We have to consider whom we want to access this kind of information: law enforcement officials, marketers, the people who generate the data themselves? At one extreme, we could keep the data inaccessible to anyone at all, but this would prevent us from reaping potential benefits such as stopping crime and fighting disease, as well as more mundane benefits like better customer service and more tailored products.

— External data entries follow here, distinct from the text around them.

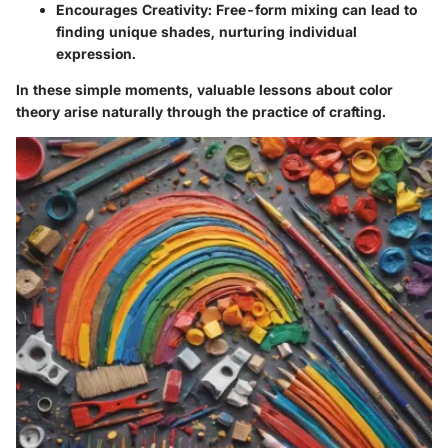
Encourages Creativity:
Free-form mixing can lead to
finding unique shades, nurturing individual
expression.
In these simple moments, valuable lessons about color
theory arise naturally through the practice of crafting.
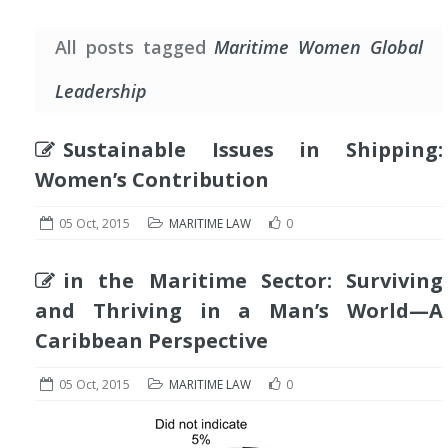
All posts tagged
Maritime Women Global
Leadership
Sustainable Issues in Shipping:
Women’s Contribution
05 Oct, 2015
MARITIME LAW
0
in the Maritime Sector: Surviving
and Thriving in a Man’s World—A
Caribbean Perspective
05 Oct, 2015
MARITIME LAW
0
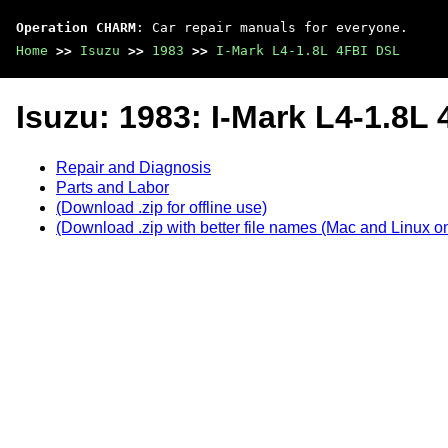
Operation CHARM
: Car repair manuals for everyone.
Home
>>
Isuzu
>>
1983
>>
I-Mark L4-1.8L 4FBI DSL
Isuzu: 1983: I-Mark L4-1.8L
Repair and Diagnosis
Parts and Labor
(Download .zip for offline use)
(Download .zip with better file names (Mac and Linux on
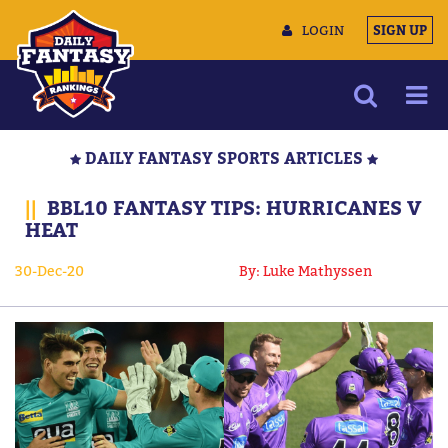
LOGIN
SIGN UP
NEWS
DAILY FANTASY SPORTS ARTICLES
ARTICLES
||
BBL10 FANTASY TIPS: HURRICANES V
MULTIMEDIA
HEAT
TRAINING CAMP
30-Dec-20
By: Luke Mathyssen
DATA TOOLS
CONTACT US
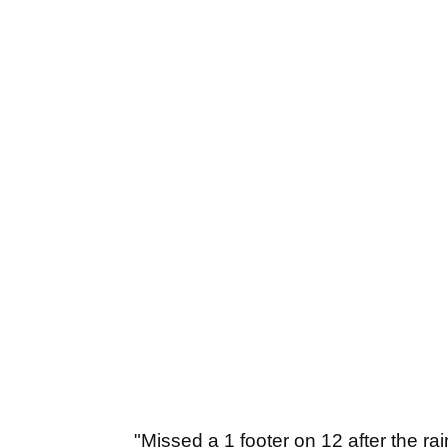
"Missed a 1 footer on 12 after the ra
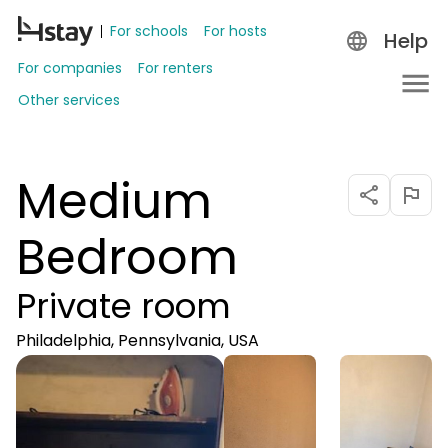
For schools
For hosts
Help
For companies
For renters
Other services
Medium
Bedroom
Private room
Philadelphia, Pennsylvania, USA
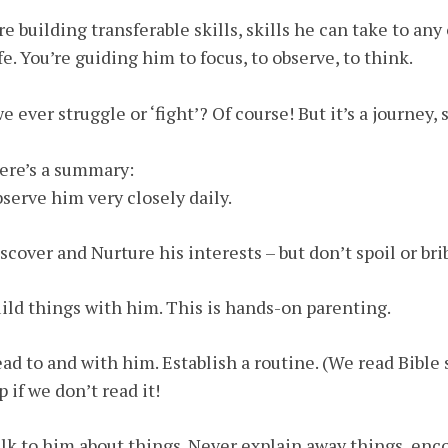
re building transferable skills, skills he can take to an
ife. You’re guiding him to focus, to observe, to think.
e ever struggle or ‘fight’? Of course! But it’s a journey,
ere’s a summary:
bserve him very closely daily.
iscover and Nurture his interests – but don’t spoil or br
uild things with him. This is hands-on parenting.
ead to and with him. Establish a routine. (We read Bible 
p if we don’t read it!
alk to him about things. Never explain away things, en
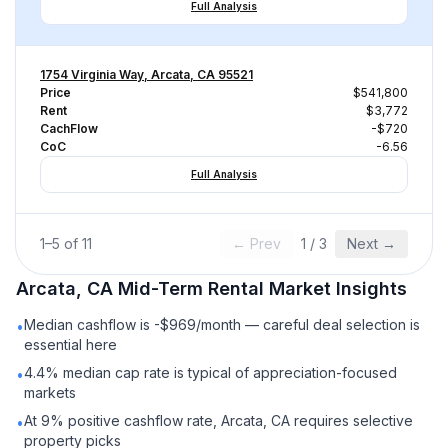
Full Analysis
1754 Virginia Way, Arcata, CA 95521
Price
$541,800
Rent
$3,772
CachFlow
-$720
CoC
-6.56
Full Analysis
1
–
5
of
11
← Prev
1
/
3
Next →
Arcata, CA
Mid-Term Rental
Market Insights
Median cashflow is -$969/month — careful deal selection is
•
essential here
4.4% median cap rate is typical of appreciation-focused
•
markets
At 9% positive cashflow rate, Arcata, CA requires selective
•
property picks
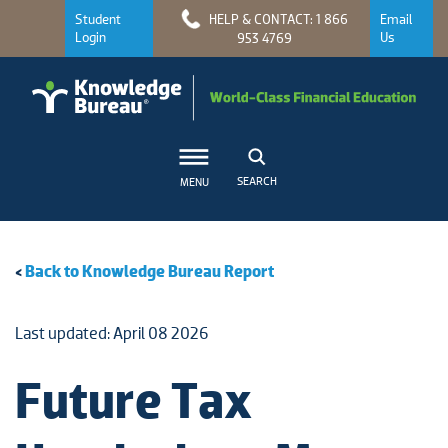
Student
HELP & CONTACT: 1 866
Email
Login
Us
953 4769
SEARCH
MENU
<
Back to Knowledge Bureau Report
Last updated: April 08 2026
Future Tax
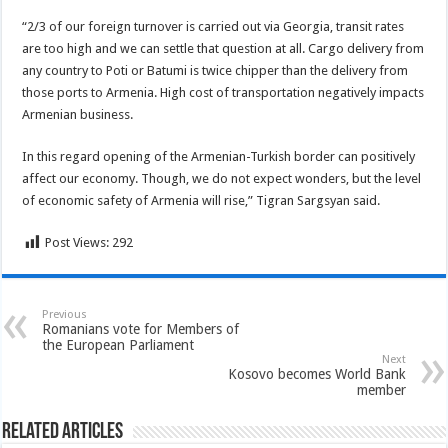
“2/3 of our foreign turnover is carried out via Georgia, transit rates
are too high and we can settle that question at all. Cargo delivery from
any country to Poti or Batumi is twice chipper than the delivery from
those ports to Armenia. High cost of transportation negatively impacts
Armenian business.
In this regard opening of the Armenian-Turkish border can positively
affect our economy. Though, we do not expect wonders, but the level
of economic safety of Armenia will rise,” Tigran Sargsyan said.
Post Views:
292
Previous
Romanians vote for Members of
the European Parliament
Next
Kosovo becomes World Bank
member
Related Articles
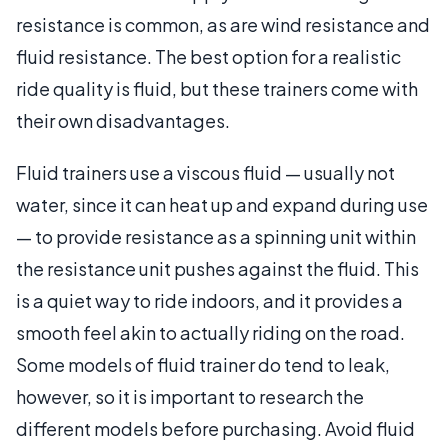
resistance is common, as are wind resistance and
fluid resistance. The best option for a realistic
ride quality is fluid, but these trainers come with
their own disadvantages.
Fluid trainers use a viscous fluid — usually not
water, since it can heat up and expand during use
— to provide resistance as a spinning unit within
the resistance unit pushes against the fluid. This
is a quiet way to ride indoors, and it provides a
smooth feel akin to actually riding on the road.
Some models of fluid trainer do tend to leak,
however, so it is important to research the
different models before purchasing. Avoid fluid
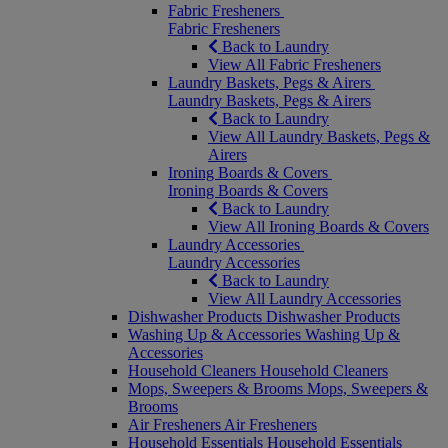
Fabric Fresheners
Fabric Fresheners
Back to Laundry
View All Fabric Fresheners
Laundry Baskets, Pegs & Airers
Laundry Baskets, Pegs & Airers
Back to Laundry
View All Laundry Baskets, Pegs &
Airers
Ironing Boards & Covers
Ironing Boards & Covers
Back to Laundry
View All Ironing Boards & Covers
Laundry Accessories
Laundry Accessories
Back to Laundry
View All Laundry Accessories
Dishwasher Products
Dishwasher Products
Washing Up & Accessories
Washing Up &
Accessories
Household Cleaners
Household Cleaners
Mops, Sweepers & Brooms
Mops, Sweepers &
Brooms
Air Fresheners
Air Fresheners
Household Essentials
Household Essentials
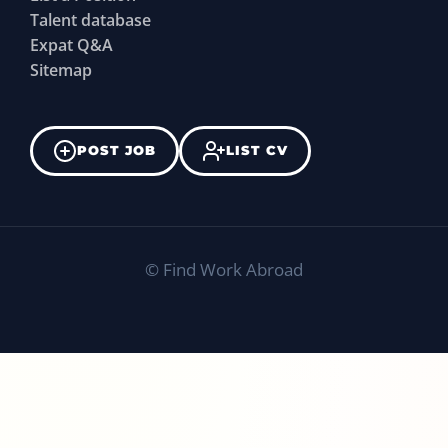
Talent database
Expat Q&A
Sitemap
POST JOB
LIST CV
©
Find Work Abroad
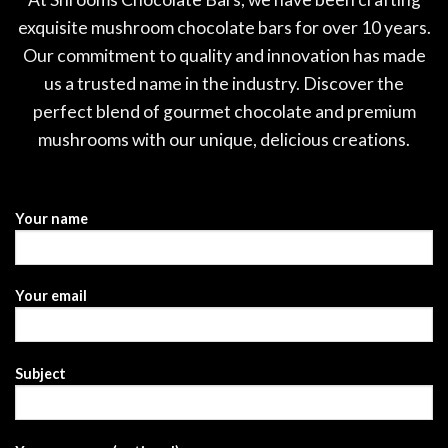
exquisite mushroom chocolate bars for over 10 years.
Our commitment to quality and innovation has made
us a trusted name in the industry. Discover the
perfect blend of gourmet chocolate and premium
mushrooms with our unique, delicious creations.
Your name
Your email
Subject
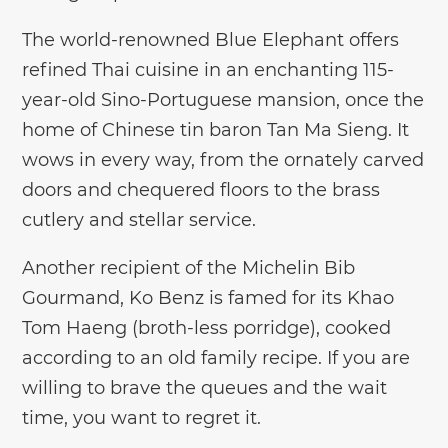
The world-renowned Blue Elephant offers
refined Thai cuisine in an enchanting 115-
year-old Sino-Portuguese mansion, once the
home of Chinese tin baron Tan Ma Sieng. It
wows in every way, from the ornately carved
doors and chequered floors to the brass
cutlery and stellar service.
Another recipient of the Michelin Bib
Gourmand, Ko Benz is famed for its Khao
Tom Haeng (broth-less porridge), cooked
according to an old family recipe. If you are
willing to brave the queues and the wait
time, you want to regret it.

Privacy issues will need to be approached from multiple angles. Governments will implement regulations, but individual organizations will often need to go beyond the letter of the law to maintain customer goodwill. As Amazon CEO Jeff Bezos said in this year’s annual letter to shareholders, there are two types of decisions — those that are reversible and those that aren’t — and it’s crucial to distinguish between the two. Any decision that affects your brand, reputation, and customer trust falls into the latter category. Given how intimately IoT data is tied to people’s lives and behaviors, misusing it can have irreversible consequences, so companies will need to minimize risk when employing it.
For organizations to succeed in a time of unprecedented access to data and automated decision making, they will need to develop not just data management, AI, and analytics know-how but also a sensitivity for social concerns and how these powerful capabilities impact the greater good.